The relevant variable for ‘LOO-CV with forgetting group association’ is \texttt{log_lik_2} (sorry there are no line numbers…). When I multiply the predictive density, \texttt{p_tilde}, with the weights (i.e. importance ratios), \texttt{omega}, in the R script, I assume that the order of the sample is the same. This is risky, I think. I know that I can keep the chains separate and un-permuted when extracting \texttt{log_lik_2} from the stanfit object, but I don’t know how to do this for extracting the weights from the psis object (with \texttt{weights.importance_sampling}). Suggestions?
Some background: The data is from a field study comparing different mosquito-control tools deployed at house level with the aim of reducing mosquito densities.
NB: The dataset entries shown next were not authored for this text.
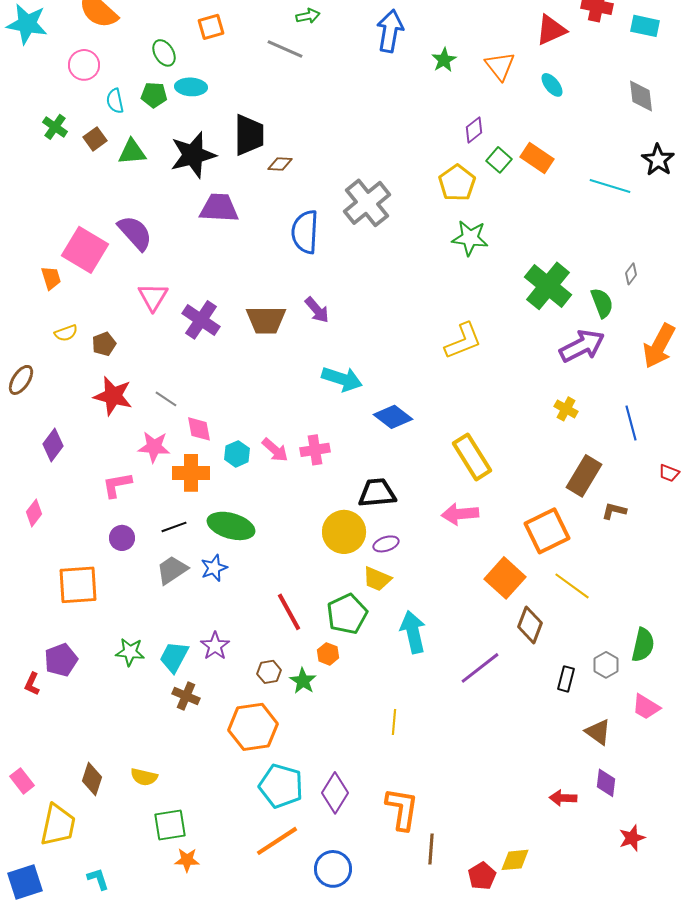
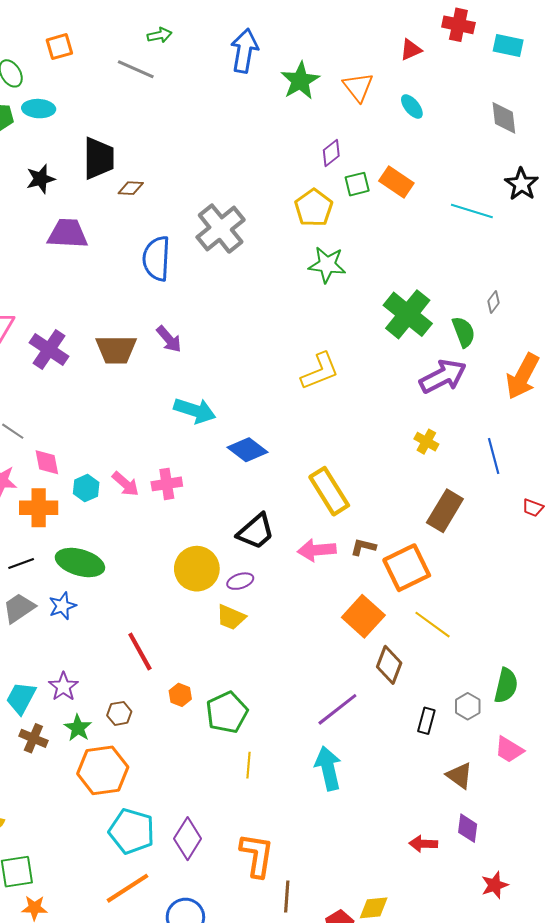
red triangle: (551, 30) -> (411, 50), size x0.7
green star: (444, 60) -> (300, 81), size x1.5
black star: (193, 155) -> (41, 179), size x0.6
green square: (499, 160) -> (357, 184), turned 35
black trapezoid: (377, 493) -> (256, 531), moved, turned 144
brown L-shape: (614, 511) -> (363, 547), moved
green pentagon: (347, 614) -> (227, 712), moved
cyan arrow: (413, 632) -> (328, 768), moved
green star: (303, 681) -> (78, 728), moved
The data is mosquito counts per house and per day, indoor and outdoor. There are 12 houses and the study run over 18 weeks, the control and the 3 active treatments are assigned with a Latin square design. The aim of the model is to provide estimates of ‘protective efficacy’ for each treatment, defined as the relative reduction of mosquito counts due to the treatment, which is computed in the generated quantities after forward simulation.
Thank you very much for reading, help, suggestions, comments…
data{
int<lower=0> n; // number of 'house-days' (experimental days * houses) // This needs to be adjusted if doexactloopdi=1
int<lower=0> m[3]; // [number of houses, number of treatments, number of weeks]
int<lower=0> yHLC[n]; // data HLC
int<lower=0> yCDC[n]; // data CDC
int xHOUSE[n]; // feature HOUSE
int xTREAT[n]; // feature TREATment
int xWEEK[n]; // feature WEEK
// to control priors
int<lower=0> priorscale; // to control scale of prior
// to control forward simulation
int<lower=0, upper=1> doforward; // =1 to switch forward simulation on, =0 to switch off
int zn[doforward ? 1 : 0]; // number of simulated data points
int zm[doforward ? 3 : 0]; // [number of simulated houses, number of simulated treatments, number of simulated weeks]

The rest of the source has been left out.